DSAMbayes Backtest Documentation

This directory contains lightweight documentation for the DSAMbayes-backtest library.

Current scope:

  • single-series time-series backtest workflows,
  • repo-external parity comparison of DSAMbayes and DSAMbayes-Charles-Dev,
  • common holdout scoring, parameter stability, and provisional recommendation stability.

Start here:

Current worked example:

Important limit:

  • the current recommendation layer is backtest-owned and provisional; it is suitable for engineering comparison, but not yet an owner-approved production allocator.

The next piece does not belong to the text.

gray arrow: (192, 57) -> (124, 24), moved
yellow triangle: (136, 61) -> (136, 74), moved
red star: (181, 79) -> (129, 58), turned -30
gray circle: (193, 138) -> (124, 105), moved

Subsections of DSAMbayes Backtest Documentation

Chapter 1

Getting Started

Core orientation and the minimum steps to inspect the active backtest harness.

Subsections of Getting Started

Overview

DSAMbayes-backtest is a dedicated repository for a reproducible walk-forward backtest harness for DSAMbayes marketing mix models.

The repo exists to keep the evaluation contract outside the source modelling repositories. It compares:

  • original DSAMbayes
  • DSAMbayes-Charles-Dev

on the same data, folds, and scoring rules.

What The Repo Owns

  • the manifest and replay contract
  • blocked walk-forward fold planning
  • common KPI-scale holdout scoring
  • adjacent-refit stability analytics
  • repo-owned result artifacts and summary tables
  • a short reporting surface for engineering and peer-review use

Current Scope

The current milestone is intentionally narrow:

  • one single-series time-series pilot at a time
  • one shared comparison contract across both repos
  • one shared external scorer
  • explicit guardrails around lagged and rolling features

Hierarchical / panel backtesting is deferred.

Current Worked Example

The active engineering example is _st, run under an explicit engineering-only scale = FALSE policy. On that example, the repo currently supports:

  • forward holdout scoring
  • parameter stability
  • provisional fixed-budget recommendation stability

The engineering worked example is not the final stakeholder-facing verdict. The intended next substantive use is the UK dataset once it is available.

Quickstart

This is the minimum path to inspect the active backtest harness.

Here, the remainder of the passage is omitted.